31 Oct KC NWSL women’s soccer: new team name is Kansas City Current
Kansas City’s women’s professional soccer team has a new permanent name: the Kansas City Current.
The first-year National Women’s Soccer League franchise played its inaugural season, which concluded Saturday night at Legends Field in Kansas City, Kan., under a generic and temporary moniker: “KC NWSL.”
Its search for a long-term identity officially ended Saturday, when the new name and revised crest logo — still utilizing a teal-and-red color scheme — were unveiled during halftime of the game against the OL Reign.
“’The Current’ is so powerful,” co-owner Angie Long said. “Both current in the water and the current of energy and motion. We’re super-excited about the name.”
The team collaborated with Willougby Design, a local woman-owned firm, for its interim and permanent branding. The Longs said Current fits on multiple levels, including the fact that the Missouri River courses through Kansas City.
Long and her ownership partners, including her husband, Chris, and Brittany Matthews, liked the idea of aligning their brand with the power of a river that appears calm on its surface but is fiercely intense below.
They also see Current as something for which the organization stands. The franchise was conceived as a team for everyone, not just a small cross-section of the community, and seeks to be forward-thinking — the re-branding announcement comes at the end of a week in which ownership announced its intent to build a new $70 million stadium along the Berkley Park riverfront.
“The opportunity for us with this name was to certainly recognize the wonderful history of Kansas City,” Chris Long said. “But even more importantly, acknowledge where the city is going and the power with which it’s going in that direction.”
Internally, the Longs said, picking the name “Current” was a mid-summer decision. The club conducted two surveys among its founding members — inaugural season-ticket holders — as well as a third during the first home match of the season in April. Dozens of meetings with local business and civic leaders also fed into the decision-making process, the Longs said.
The Current emerged as one of several final candidates; others included Fountain City KC and Kansas City Majesty. Fountain City KC, or FCKC, was eventually scrapped because the new organization didn’t want to connect too directly with the former NWSL team in town, FC Kansas City, which also went by FCKC.

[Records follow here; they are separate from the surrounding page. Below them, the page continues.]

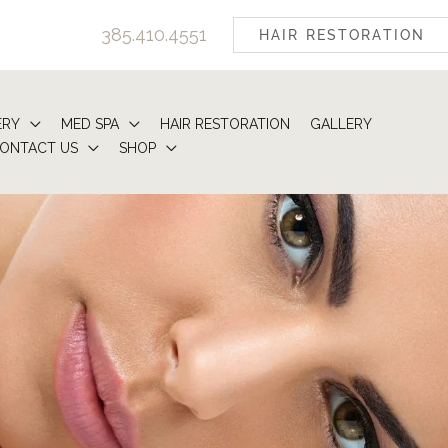
385.410.4551
HAIR RESTORATION
ERY
MED SPA
HAIR RESTORATION
GALLERY
ONTACT US
SHOP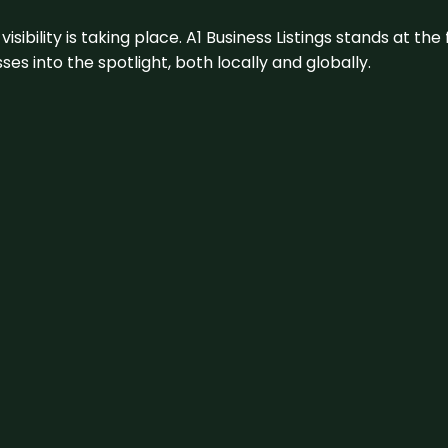
visibility is taking place. A1 Business Listings stands at the
s into the spotlight, both locally and globally.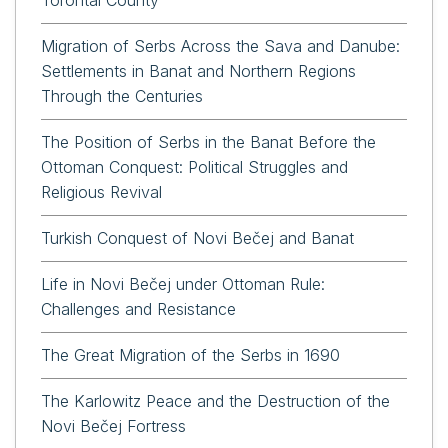
Migration of Serbs Across the Sava and Danube:
Settlements in Banat and Northern Regions
Through the Centuries
The Position of Serbs in the Banat Before the
Ottoman Conquest: Political Struggles and
Religious Revival
Turkish Conquest of Novi Bečej and Banat
Life in Novi Bečej under Ottoman Rule:
Challenges and Resistance
The Great Migration of the Serbs in 1690
The Karlowitz Peace and the Destruction of the
Novi Bečej Fortress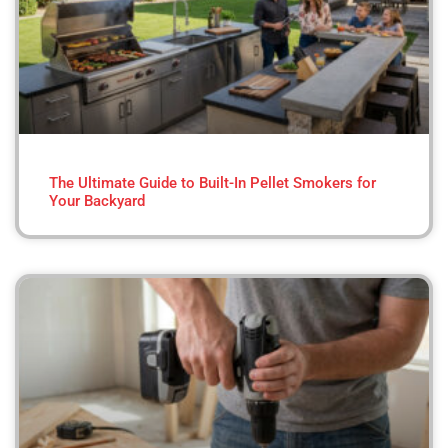
The Ultimate Guide to Built-In Pellet Smokers for
Your Backyard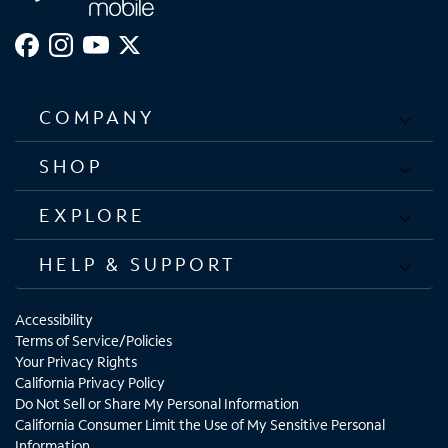
COMPANY
SHOP
EXPLORE
HELP & SUPPORT
Accessibility
Terms of Service/Policies
Your Privacy Rights
California Privacy Policy
Do Not Sell or Share My Personal Information
California Consumer Limit the Use of My Sensitive Personal
Information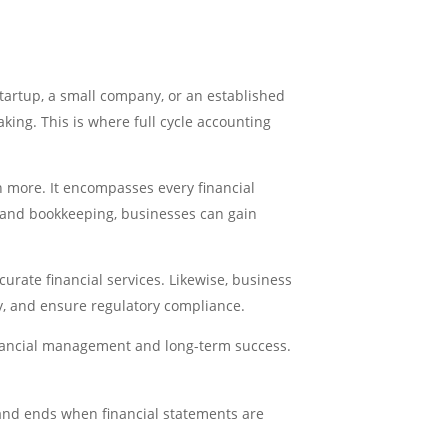
tartup, a small company, or an established
king. This is where full cycle accounting
h more. It encompasses every financial
g and bookkeeping, businesses can gain
urate financial services. Likewise, business
y, and ensure regulatory compliance.
financial management and long-term success.
 and ends when financial statements are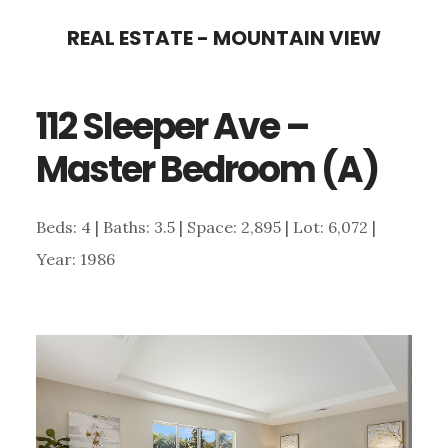
Skip
Skip
REAL ESTATE - MOUNTAIN VIEW
to
to
main
primary
112 Sleeper Ave –
content
sidebar
Master Bedroom (A)
Beds: 4 | Baths: 3.5 | Space: 2,895 | Lot: 6,072 |
Year: 1986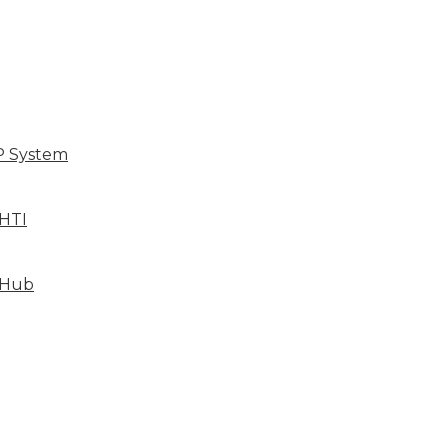
P System
HTI
 Hub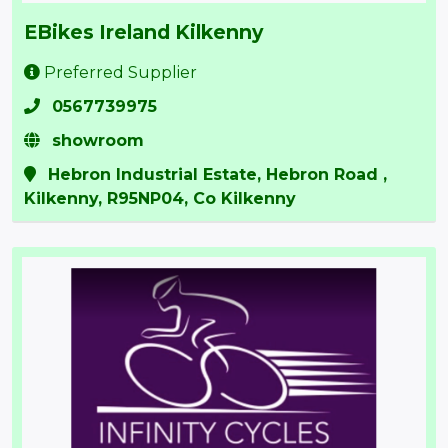
EBikes Ireland Kilkenny
Preferred Supplier
0567739975
showroom
Hebron Industrial Estate, Hebron Road ,
Kilkenny, R95NP04, Co Kilkenny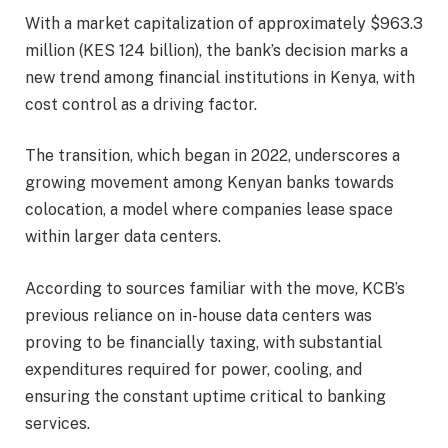
With a market capitalization of approximately $963.3
million (KES 124 billion), the bank’s decision marks a
new trend among financial institutions in Kenya, with
cost control as a driving factor.
The transition, which began in 2022, underscores a
growing movement among Kenyan banks towards
colocation, a model where companies lease space
within larger data centers.
According to sources familiar with the move, KCB’s
previous reliance on in-house data centers was
proving to be financially taxing, with substantial
expenditures required for power, cooling, and
ensuring the constant uptime critical to banking
services.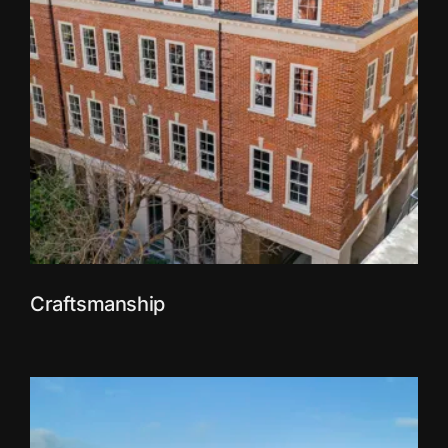
Craftsmanship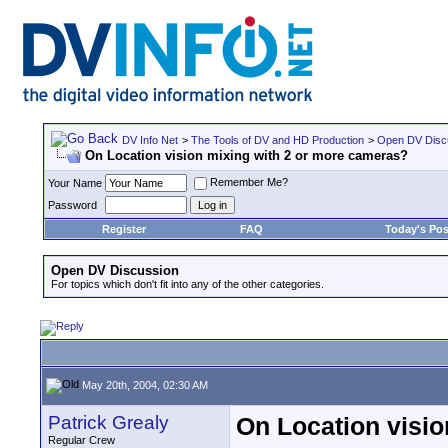
DV Info Net
>
The Tools of DV and HD Production
>
Open DV Disc
On Location vision mixing with 2 or more cameras?
Remember Me?
Your Name
Password
Register
FAQ
Today's Pos
Open DV Discussion
For topics which don't fit into any of the other categories.
May 20th, 2004, 02:30 AM
Patrick Grealy
On Location visio
Regular Crew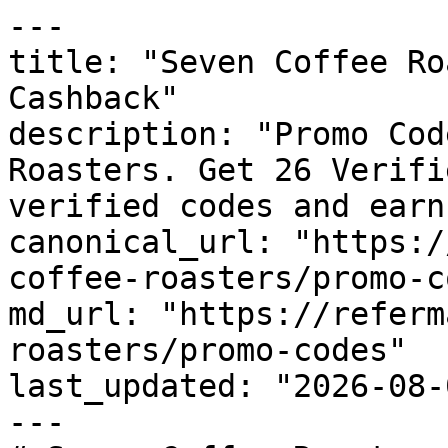
---

title: "Seven Coffee Ro
Cashback"

description: "Promo Cod
Roasters. Get 26 Verifi
verified codes and earn
canonical_url: "https:/
coffee-roasters/promo-c
md_url: "https://referm
roasters/promo-codes"

last_updated: "2026-08-
---
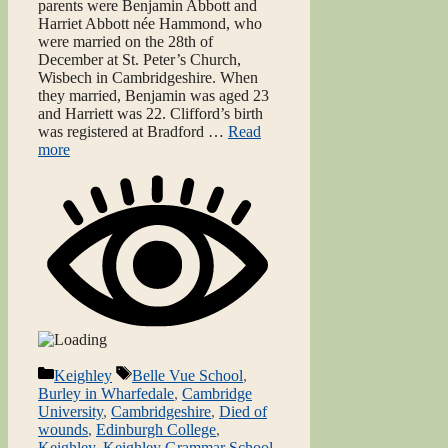
parents were Benjamin Abbott and
Harriet Abbott née Hammond, who
were married on the 28th of
December at St. Peter’s Church,
Wisbech in Cambridgeshire. When
they married, Benjamin was aged 23
and Harriett was 22. Clifford’s birth
was registered at Bradford …
Read
more
Categories
Tags
Keighley
Belle Vue School
,
Burley in Wharfedale
,
Cambridge
University
,
Cambridgeshire
,
Died of
wounds
,
Edinburgh College
,
Keighley
,
Keighley Grammar School
,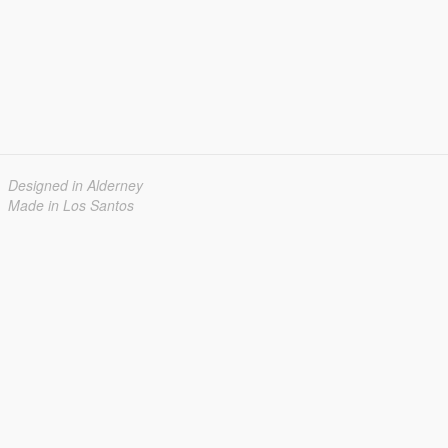
Designed in Alderney
Made in Los Santos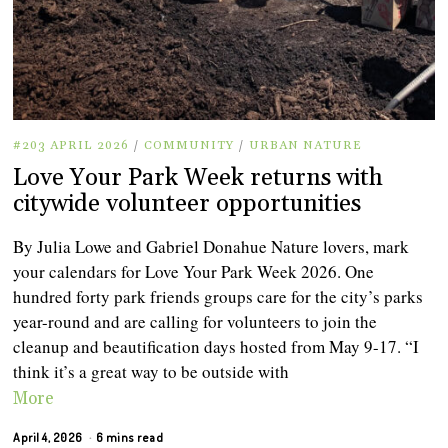
#203 APRIL 2026
/
COMMUNITY
/
URBAN NATURE
Love Your Park Week returns with
citywide volunteer opportunities
By Julia Lowe and Gabriel Donahue Nature lovers, mark
your calendars for Love Your Park Week 2026. One
hundred forty park friends groups care for the city’s parks
year-round and are calling for volunteers to join the
cleanup and beautification days hosted from May 9-17. “I
think it’s a great way to be outside with
More
April 4, 2026
6 mins read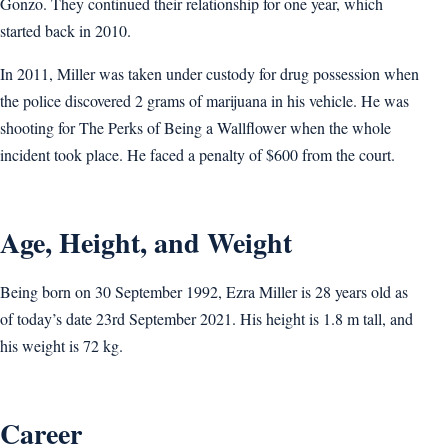
Gonzo. They continued their relationship for one year, which
started back in 2010.
In 2011, Miller was taken under custody for drug possession when
the police discovered 2 grams of marijuana in his vehicle. He was
shooting for The Perks of Being a Wallflower when the whole
incident took place. He faced a penalty of $600 from the court.
Age, Height, and Weight
Being born on 30 September 1992, Ezra Miller is 28 years old as
of today’s date 23rd September 2021. His height is 1.8 m tall, and
his weight is 72 kg.
Career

Names hinting at royalty, as used by other local teams (the Royals and Monarchs, for instance, and also arguably the Chiefs) fell by the wayside, as well. The Longs said they wanted their team to “earn its name,” not be handed one.
The river connection would seem to work well here for another reason: The club’s new stadium and $15 million training facility in Riverside will both be built along the waterfront.
“It all came together so well,” Chris Long said. “And the facilities solidified it as, ‘Oh, yes.’ All the feedback we’ve gotten is that this name is the correct one for us.”
With the new name comes a new logo that departs from the circular teal mark the team used this season. The new logo takes on a more traditional “shield” shape that’s utilized by many soccer teams worldwide. A vertical “KC” at its center, on what the team terms a “heartland red” stripe, makes it “unmistakably Kansas City,” the Longs said.
Behind the vertical stripe are three streams of a current — representing fierce ambition, the players’ power and Kansas City pride, according to team officials. Those currents “flow” from the bottom-left of the logo to its top-right. The current also breaks through the boundaries of the logo to represent the notion that the team has been, and will be, breaking boundaries of its own.
“The combination of the heartland red, the teal and then the storm blue, it’s like a trifecta — it’s so perfect,” Chris Long said.
Two white stars, representing Missouri and Kansas, remain in the new logo. If the organization wins a championship, a new star would be added outside the crest along the logo’s top edge.
A partnership with KC’s Boulevard Brewing was also announced at halftime Saturday. Club and brewery are bringing to market a limited-time pilsner called Teal Rising.
Before storing their new uniforms for the winter, KC’s players got to show them off a bit. They played in their new jerseys for the final 45 minutes of Saturday night’s game against the OL Reign.
It was a fitting finish … and a new beginning.
“I think the process we went through to get to this point was the right process,” Chris Long said. “Engaging fans, players, community, and I think that we’ve captured the identity of not only what we’re building, but the community that we’ve operated in, as well.”